**MATERIAL SHOWN:**
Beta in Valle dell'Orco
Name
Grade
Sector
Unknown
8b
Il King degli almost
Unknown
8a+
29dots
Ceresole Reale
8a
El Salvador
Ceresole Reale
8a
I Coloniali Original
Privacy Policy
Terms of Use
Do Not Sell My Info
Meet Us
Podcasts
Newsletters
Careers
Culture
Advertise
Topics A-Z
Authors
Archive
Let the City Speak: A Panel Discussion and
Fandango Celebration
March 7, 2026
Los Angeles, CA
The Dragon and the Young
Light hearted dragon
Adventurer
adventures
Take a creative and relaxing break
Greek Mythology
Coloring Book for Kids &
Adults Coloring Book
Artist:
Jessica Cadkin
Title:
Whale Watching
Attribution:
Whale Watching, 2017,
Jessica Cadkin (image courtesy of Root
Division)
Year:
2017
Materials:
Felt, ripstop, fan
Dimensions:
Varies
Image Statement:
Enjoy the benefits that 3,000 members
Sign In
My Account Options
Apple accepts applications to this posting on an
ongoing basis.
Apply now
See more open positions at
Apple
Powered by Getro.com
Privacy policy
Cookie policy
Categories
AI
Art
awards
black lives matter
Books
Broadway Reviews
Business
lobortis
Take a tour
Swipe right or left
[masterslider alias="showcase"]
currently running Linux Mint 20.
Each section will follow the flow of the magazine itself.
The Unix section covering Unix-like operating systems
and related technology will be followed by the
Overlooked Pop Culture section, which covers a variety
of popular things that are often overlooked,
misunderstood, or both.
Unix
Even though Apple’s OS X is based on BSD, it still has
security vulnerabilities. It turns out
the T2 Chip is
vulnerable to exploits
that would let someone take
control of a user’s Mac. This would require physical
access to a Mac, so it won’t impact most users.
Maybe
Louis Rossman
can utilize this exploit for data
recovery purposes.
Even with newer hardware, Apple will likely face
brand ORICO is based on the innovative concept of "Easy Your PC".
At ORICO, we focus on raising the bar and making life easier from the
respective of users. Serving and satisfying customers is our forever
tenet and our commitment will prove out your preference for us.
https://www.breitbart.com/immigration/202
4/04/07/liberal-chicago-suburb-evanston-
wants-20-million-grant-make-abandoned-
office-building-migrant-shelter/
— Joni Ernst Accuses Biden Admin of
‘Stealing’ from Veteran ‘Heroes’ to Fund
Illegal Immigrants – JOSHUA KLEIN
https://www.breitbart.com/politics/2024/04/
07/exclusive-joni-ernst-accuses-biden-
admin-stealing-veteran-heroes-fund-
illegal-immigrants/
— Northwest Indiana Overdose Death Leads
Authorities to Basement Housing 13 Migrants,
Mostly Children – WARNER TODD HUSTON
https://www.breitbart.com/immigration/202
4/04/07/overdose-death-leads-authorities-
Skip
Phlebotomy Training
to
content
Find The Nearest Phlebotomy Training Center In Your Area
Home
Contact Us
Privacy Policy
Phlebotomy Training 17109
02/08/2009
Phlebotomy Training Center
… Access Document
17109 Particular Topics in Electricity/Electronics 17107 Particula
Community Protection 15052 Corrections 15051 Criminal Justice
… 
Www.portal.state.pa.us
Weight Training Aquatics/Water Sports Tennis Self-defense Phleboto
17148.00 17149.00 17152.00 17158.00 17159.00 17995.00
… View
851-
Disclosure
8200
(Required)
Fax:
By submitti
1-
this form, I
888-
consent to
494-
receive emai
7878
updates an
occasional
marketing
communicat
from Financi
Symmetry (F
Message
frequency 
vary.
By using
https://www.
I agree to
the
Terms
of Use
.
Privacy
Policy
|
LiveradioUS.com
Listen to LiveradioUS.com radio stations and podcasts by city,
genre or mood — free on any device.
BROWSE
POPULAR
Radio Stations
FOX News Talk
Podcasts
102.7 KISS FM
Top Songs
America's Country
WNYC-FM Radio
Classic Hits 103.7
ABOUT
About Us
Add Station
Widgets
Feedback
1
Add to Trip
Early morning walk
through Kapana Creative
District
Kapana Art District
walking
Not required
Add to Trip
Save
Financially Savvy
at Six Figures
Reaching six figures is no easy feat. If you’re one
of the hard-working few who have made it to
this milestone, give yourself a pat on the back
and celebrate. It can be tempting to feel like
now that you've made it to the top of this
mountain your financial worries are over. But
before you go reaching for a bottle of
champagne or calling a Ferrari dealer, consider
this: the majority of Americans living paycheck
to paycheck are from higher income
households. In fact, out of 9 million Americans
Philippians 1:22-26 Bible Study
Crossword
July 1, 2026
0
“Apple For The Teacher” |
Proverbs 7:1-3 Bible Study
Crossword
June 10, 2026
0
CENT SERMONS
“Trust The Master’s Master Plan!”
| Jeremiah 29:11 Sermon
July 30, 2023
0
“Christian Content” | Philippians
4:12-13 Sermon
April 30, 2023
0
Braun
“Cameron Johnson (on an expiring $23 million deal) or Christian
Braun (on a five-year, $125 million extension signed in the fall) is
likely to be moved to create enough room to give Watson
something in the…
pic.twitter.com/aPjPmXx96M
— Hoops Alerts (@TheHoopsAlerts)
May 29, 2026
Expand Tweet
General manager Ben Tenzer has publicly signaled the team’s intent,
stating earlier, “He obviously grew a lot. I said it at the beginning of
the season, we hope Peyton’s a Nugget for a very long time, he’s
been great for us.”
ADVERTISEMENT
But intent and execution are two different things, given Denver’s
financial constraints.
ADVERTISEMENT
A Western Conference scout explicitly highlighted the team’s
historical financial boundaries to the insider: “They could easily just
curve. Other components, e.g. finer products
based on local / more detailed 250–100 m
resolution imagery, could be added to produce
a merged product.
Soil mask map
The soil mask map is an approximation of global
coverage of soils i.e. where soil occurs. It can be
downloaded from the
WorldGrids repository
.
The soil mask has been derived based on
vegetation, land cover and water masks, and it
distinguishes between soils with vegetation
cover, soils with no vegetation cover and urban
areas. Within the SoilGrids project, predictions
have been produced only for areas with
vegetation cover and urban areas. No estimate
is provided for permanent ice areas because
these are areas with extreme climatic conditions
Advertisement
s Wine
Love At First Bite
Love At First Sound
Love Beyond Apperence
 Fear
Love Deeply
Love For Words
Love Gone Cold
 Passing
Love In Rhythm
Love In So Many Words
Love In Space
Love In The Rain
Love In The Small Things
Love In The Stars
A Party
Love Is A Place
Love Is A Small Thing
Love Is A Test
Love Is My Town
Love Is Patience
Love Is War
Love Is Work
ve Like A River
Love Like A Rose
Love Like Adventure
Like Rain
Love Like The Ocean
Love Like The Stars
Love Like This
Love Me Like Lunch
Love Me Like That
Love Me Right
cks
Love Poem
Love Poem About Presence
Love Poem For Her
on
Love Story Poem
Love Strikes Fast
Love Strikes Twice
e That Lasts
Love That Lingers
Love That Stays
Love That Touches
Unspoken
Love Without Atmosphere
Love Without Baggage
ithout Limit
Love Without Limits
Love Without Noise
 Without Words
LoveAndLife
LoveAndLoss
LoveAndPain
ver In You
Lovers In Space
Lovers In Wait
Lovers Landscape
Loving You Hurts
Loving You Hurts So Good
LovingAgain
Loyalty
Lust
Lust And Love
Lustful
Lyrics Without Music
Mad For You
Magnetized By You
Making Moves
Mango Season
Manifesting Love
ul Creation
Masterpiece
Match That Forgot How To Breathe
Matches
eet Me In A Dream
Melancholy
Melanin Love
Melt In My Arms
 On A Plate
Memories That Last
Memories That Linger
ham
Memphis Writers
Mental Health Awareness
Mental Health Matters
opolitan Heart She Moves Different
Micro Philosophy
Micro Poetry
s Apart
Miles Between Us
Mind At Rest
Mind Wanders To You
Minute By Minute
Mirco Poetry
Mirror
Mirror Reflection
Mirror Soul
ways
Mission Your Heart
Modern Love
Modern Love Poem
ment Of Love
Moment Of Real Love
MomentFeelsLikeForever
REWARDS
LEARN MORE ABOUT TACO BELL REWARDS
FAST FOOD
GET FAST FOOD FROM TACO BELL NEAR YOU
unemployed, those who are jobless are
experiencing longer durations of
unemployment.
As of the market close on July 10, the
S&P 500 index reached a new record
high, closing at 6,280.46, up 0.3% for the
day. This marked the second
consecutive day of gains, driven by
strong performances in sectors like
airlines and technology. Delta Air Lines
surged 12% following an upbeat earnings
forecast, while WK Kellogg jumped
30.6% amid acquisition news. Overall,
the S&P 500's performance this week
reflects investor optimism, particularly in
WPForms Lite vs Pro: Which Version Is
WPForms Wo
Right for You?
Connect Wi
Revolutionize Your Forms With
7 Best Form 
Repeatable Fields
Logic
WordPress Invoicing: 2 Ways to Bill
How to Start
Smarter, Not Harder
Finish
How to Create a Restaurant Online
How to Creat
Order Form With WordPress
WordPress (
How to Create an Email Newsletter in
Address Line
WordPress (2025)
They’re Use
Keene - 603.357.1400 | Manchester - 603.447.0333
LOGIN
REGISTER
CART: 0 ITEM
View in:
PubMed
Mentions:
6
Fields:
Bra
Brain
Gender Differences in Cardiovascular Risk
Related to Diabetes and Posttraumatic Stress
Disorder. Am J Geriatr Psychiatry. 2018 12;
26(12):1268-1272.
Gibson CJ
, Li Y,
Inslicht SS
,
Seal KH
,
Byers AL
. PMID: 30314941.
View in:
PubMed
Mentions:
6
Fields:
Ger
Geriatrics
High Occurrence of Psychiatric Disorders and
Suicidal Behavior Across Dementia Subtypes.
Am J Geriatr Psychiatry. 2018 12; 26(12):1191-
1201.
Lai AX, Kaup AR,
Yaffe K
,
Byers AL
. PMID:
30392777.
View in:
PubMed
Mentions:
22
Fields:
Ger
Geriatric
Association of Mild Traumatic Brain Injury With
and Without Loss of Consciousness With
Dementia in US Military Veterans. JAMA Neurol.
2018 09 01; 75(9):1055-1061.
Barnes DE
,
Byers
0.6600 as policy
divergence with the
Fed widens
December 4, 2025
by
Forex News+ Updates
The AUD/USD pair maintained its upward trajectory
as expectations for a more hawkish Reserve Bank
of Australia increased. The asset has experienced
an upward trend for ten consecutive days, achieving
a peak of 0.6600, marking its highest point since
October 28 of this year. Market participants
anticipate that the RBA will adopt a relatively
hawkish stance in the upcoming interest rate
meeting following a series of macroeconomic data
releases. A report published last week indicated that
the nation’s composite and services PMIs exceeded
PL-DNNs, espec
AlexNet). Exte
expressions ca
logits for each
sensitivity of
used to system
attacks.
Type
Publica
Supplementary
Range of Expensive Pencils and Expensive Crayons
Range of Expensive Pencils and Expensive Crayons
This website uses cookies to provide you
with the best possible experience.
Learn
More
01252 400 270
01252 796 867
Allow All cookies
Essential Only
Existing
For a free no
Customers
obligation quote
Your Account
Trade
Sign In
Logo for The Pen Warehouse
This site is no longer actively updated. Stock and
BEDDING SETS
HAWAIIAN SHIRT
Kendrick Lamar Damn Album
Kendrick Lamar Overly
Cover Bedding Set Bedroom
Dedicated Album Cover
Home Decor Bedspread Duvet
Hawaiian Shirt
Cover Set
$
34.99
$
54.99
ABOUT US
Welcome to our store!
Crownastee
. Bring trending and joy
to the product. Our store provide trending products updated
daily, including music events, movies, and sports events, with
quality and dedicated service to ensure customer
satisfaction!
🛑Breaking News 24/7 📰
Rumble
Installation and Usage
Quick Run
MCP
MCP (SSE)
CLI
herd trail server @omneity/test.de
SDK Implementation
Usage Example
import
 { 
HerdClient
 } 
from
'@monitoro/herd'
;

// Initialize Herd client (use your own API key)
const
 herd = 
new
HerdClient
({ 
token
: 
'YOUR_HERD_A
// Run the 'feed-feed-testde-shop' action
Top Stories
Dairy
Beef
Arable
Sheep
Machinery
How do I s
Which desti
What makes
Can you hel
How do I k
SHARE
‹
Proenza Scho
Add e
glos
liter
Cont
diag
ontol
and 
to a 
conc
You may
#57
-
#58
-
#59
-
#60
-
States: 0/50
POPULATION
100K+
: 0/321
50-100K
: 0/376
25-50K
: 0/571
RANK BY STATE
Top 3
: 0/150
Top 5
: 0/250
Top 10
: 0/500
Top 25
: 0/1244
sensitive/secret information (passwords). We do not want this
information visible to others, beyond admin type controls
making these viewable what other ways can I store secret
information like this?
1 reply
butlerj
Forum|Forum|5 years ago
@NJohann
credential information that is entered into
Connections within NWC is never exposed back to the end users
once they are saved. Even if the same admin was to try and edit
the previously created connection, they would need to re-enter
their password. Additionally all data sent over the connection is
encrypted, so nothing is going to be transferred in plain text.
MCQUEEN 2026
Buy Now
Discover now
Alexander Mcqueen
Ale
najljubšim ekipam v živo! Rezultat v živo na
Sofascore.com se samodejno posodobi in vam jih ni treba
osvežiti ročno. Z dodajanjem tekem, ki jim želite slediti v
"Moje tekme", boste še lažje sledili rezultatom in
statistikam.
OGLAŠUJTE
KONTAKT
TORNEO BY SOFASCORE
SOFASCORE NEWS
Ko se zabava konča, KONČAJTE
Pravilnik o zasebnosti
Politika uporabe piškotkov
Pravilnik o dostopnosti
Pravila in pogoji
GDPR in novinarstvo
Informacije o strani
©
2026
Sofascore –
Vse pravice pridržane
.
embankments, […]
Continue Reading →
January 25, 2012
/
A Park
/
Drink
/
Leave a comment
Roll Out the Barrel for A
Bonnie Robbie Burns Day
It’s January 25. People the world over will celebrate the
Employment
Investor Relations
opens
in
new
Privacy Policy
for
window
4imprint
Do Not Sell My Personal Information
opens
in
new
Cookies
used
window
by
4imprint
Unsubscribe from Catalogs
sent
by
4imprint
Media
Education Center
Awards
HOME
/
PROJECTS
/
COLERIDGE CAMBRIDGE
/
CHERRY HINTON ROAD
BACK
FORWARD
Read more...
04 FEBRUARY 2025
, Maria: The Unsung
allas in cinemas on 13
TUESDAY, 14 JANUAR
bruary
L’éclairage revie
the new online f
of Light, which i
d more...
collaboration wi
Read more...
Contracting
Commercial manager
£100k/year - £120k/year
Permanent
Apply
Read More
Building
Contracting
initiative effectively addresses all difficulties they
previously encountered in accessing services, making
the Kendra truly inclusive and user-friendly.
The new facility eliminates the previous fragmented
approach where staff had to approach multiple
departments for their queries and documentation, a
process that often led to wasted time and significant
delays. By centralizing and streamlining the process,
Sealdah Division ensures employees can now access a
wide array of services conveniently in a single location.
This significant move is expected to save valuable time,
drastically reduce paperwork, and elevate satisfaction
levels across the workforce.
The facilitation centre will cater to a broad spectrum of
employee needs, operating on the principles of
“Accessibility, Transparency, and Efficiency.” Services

**TASK OBJECTIVE:** Would you output, unchanged, each line from the start of the records to the line that holds "and related technology", both included and nothing else?

**SOLUTION FOR THIS EXERCISE:**
Beta in Valle dell'Orco
Name
Grade
Sector
Unknown
8b
Il King degli almost
Unknown
8a+
29dots
Ceresole Reale
8a
El Salvador
Ceresole Reale
8a
I Coloniali Original
Privacy Policy
Terms of Use
Do Not Sell My Info
Meet Us
Podcasts
Newsletters
Careers
Culture
Advertise
Topics A-Z
Authors
Archive
Let the City Speak: A Panel Discussion and
Fandango Celebration
March 7, 2026
Los Angeles, CA
The Dragon and the Young
Light hearted dragon
Adventurer
adventures
Take a creative and relaxing break
Greek Mythology
Coloring Book for Kids &
Adults Coloring Book
Artist:
Jessica Cadkin
Title:
Whale Watching
Attribution:
Whale Watching, 2017,
Jessica Cadkin (image courtesy of Root
Division)
Year:
2017
Materials:
Felt, ripstop, fan
Dimensions:
Varies
Image Statement:
Enjoy the benefits that 3,000 members
Sign In
My Account Options
Apple accepts applications to this posting on an
ongoing basis.
Apply now
See more open positions at
Apple
Powered by Getro.com
Privacy policy
Cookie policy
Categories
AI
Art
awards
black lives matter
Books
Broadway Reviews
Business
lobortis
Take a tour
Swipe right or left
[masterslider alias="showcase"]
currently running Linux Mint 20.
Each section will follow the flow of the magazine itself.
The Unix section covering Unix-like operating systems
and related technology will be followed by the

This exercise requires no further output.